▸ Activity: Go through the records and show each line where the word "value" occurs.

▸ Entries shown:
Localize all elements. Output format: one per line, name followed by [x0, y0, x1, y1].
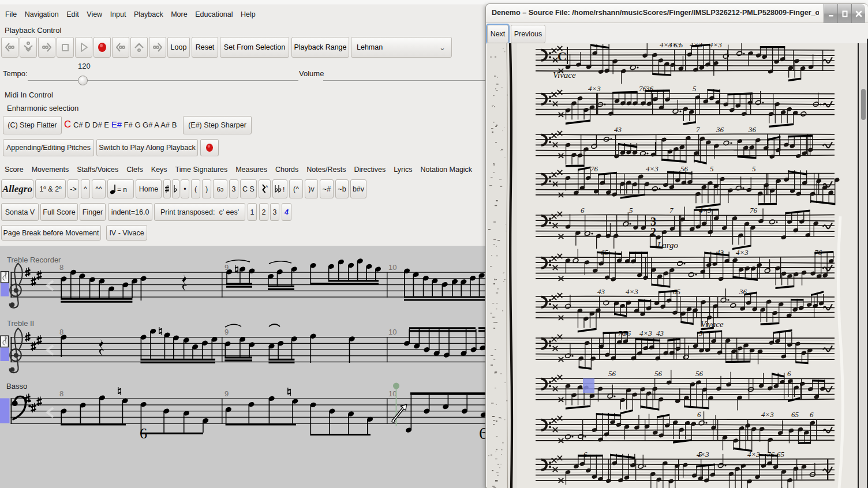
svg-text:9: 9 [225, 328, 229, 336]
svg-text:5: 5 [693, 84, 697, 93]
svg-text:36: 36 [716, 125, 724, 134]
svg-text:Largo: Largo [657, 241, 679, 250]
svg-text:56: 56 [654, 369, 663, 378]
svg-text:10: 10 [388, 328, 396, 336]
svg-text:5: 5 [752, 164, 756, 173]
svg-text:4×3: 4×3 [660, 43, 672, 49]
svg-text:C: C [558, 49, 567, 63]
svg-text:4×3: 4×3 [747, 450, 760, 459]
svg-text:6: 6 [787, 369, 791, 378]
svg-text:76: 76 [767, 450, 775, 459]
svg-text:^: ^ [265, 185, 268, 190]
svg-text:65: 65 [791, 410, 799, 419]
svg-text:8: 8 [59, 389, 63, 398]
svg-text:6: 6 [140, 425, 147, 442]
svg-text:Vivace: Vivace [701, 320, 724, 329]
svg-text:4×3: 4×3 [626, 287, 638, 296]
svg-text:7: 7 [669, 206, 674, 215]
svg-text:56: 56 [695, 369, 704, 378]
svg-text:4×3: 4×3 [646, 164, 659, 173]
svg-text:4×3: 4×3 [709, 43, 722, 49]
svg-text:76: 76 [590, 164, 598, 173]
svg-text:5: 5 [698, 450, 702, 459]
svg-text:4×3: 4×3 [736, 248, 749, 257]
svg-text:5: 5 [710, 164, 714, 173]
svg-text:43: 43 [614, 125, 622, 134]
svg-text:56: 56 [680, 164, 689, 173]
svg-text:4×3: 4×3 [588, 84, 601, 93]
svg-text:9: 9 [225, 389, 229, 398]
svg-text:4×3: 4×3 [761, 410, 774, 419]
svg-text:!: ! [283, 186, 285, 194]
svg-text:Basso: Basso [6, 382, 27, 391]
svg-text:Vivace: Vivace [553, 70, 576, 80]
svg-text:7: 7 [696, 125, 700, 134]
svg-text:6: 6 [810, 410, 814, 419]
svg-text:56: 56 [608, 369, 616, 378]
svg-text:8: 8 [59, 328, 63, 336]
svg-text:Treble Recorder: Treble Recorder [7, 256, 61, 264]
svg-text:43: 43 [597, 287, 605, 296]
svg-text:36: 36 [748, 125, 757, 134]
svg-text:43: 43 [656, 329, 664, 337]
svg-text:2: 2 [650, 226, 656, 238]
svg-text:10: 10 [388, 389, 396, 398]
svg-text:10: 10 [388, 263, 396, 272]
svg-text:8: 8 [59, 263, 63, 272]
svg-text:76: 76 [750, 206, 758, 215]
svg-text:= n: = n [117, 186, 127, 194]
svg-text:Treble II: Treble II [7, 319, 34, 328]
svg-text:5: 5 [629, 206, 633, 215]
svg-text:4×3: 4×3 [639, 329, 652, 337]
svg-text:6: 6 [581, 206, 585, 215]
svg-text:6: 6 [697, 410, 701, 419]
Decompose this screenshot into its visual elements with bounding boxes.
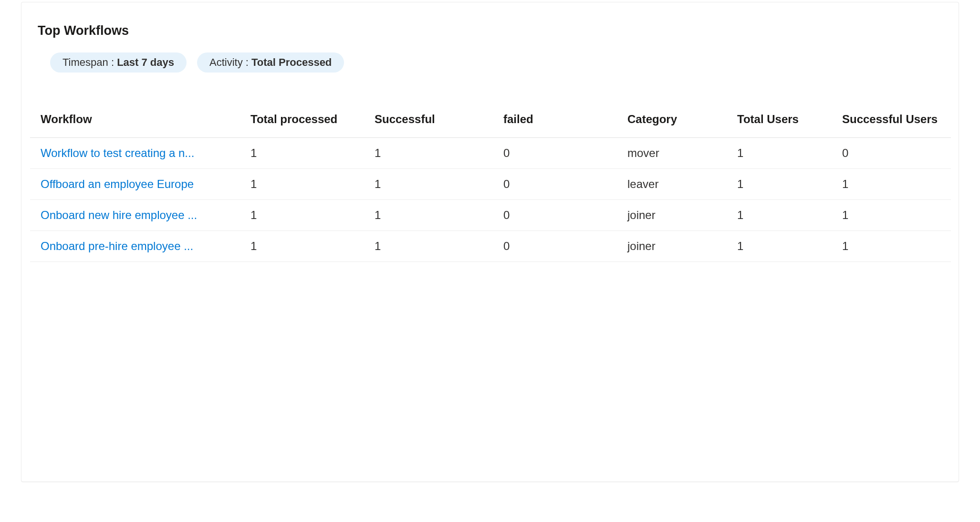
col-workflow[interactable]: Workflow [30, 101, 245, 138]
table-row: Onboard new hire employee ... 1 1 0 join… [30, 200, 951, 231]
cell-failed: 0 [498, 138, 622, 169]
cell-successful: 1 [369, 231, 498, 262]
top-workflows-card: Top Workflows Timespan : Last 7 days Act… [21, 2, 959, 482]
cell-category: joiner [622, 231, 731, 262]
filter-chips: Timespan : Last 7 days Activity : Total … [21, 52, 959, 101]
cell-total-processed: 1 [245, 231, 369, 262]
cell-total-processed: 1 [245, 200, 369, 231]
timespan-chip[interactable]: Timespan : Last 7 days [50, 52, 187, 73]
cell-successful: 1 [369, 169, 498, 200]
cell-category: joiner [622, 200, 731, 231]
activity-chip-label: Activity : [209, 56, 251, 68]
col-successful[interactable]: Successful [369, 101, 498, 138]
cell-failed: 0 [498, 200, 622, 231]
col-successful-users[interactable]: Successful Users [836, 101, 951, 138]
cell-total-processed: 1 [245, 169, 369, 200]
workflow-link[interactable]: Workflow to test creating a n... [41, 146, 194, 159]
col-total-users[interactable]: Total Users [731, 101, 836, 138]
table-row: Workflow to test creating a n... 1 1 0 m… [30, 138, 951, 169]
workflows-table: Workflow Total processed Successful fail… [30, 101, 951, 262]
cell-total-users: 1 [731, 231, 836, 262]
cell-total-users: 1 [731, 200, 836, 231]
cell-failed: 0 [498, 231, 622, 262]
cell-successful: 1 [369, 138, 498, 169]
cell-successful-users: 1 [836, 169, 951, 200]
cell-total-users: 1 [731, 169, 836, 200]
table-row: Offboard an employee Europe 1 1 0 leaver… [30, 169, 951, 200]
timespan-chip-label: Timespan : [63, 56, 117, 68]
cell-successful-users: 1 [836, 231, 951, 262]
cell-total-processed: 1 [245, 138, 369, 169]
cell-category: mover [622, 138, 731, 169]
workflow-link[interactable]: Onboard pre-hire employee ... [41, 240, 193, 252]
activity-chip-value: Total Processed [251, 56, 332, 68]
cell-successful-users: 0 [836, 138, 951, 169]
timespan-chip-value: Last 7 days [117, 56, 174, 68]
workflow-link[interactable]: Onboard new hire employee ... [41, 209, 197, 221]
table-header-row: Workflow Total processed Successful fail… [30, 101, 951, 138]
card-title: Top Workflows [21, 2, 959, 52]
cell-failed: 0 [498, 169, 622, 200]
cell-successful-users: 1 [836, 200, 951, 231]
col-category[interactable]: Category [622, 101, 731, 138]
col-total-processed[interactable]: Total processed [245, 101, 369, 138]
cell-category: leaver [622, 169, 731, 200]
workflow-link[interactable]: Offboard an employee Europe [41, 177, 194, 190]
cell-total-users: 1 [731, 138, 836, 169]
table-row: Onboard pre-hire employee ... 1 1 0 join… [30, 231, 951, 262]
cell-successful: 1 [369, 200, 498, 231]
activity-chip[interactable]: Activity : Total Processed [197, 52, 344, 73]
col-failed[interactable]: failed [498, 101, 622, 138]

▸ Output below:
activity-chip-value: Total Processed [251, 56, 332, 68]
timespan-chip-value: Last 7 days [117, 56, 174, 68]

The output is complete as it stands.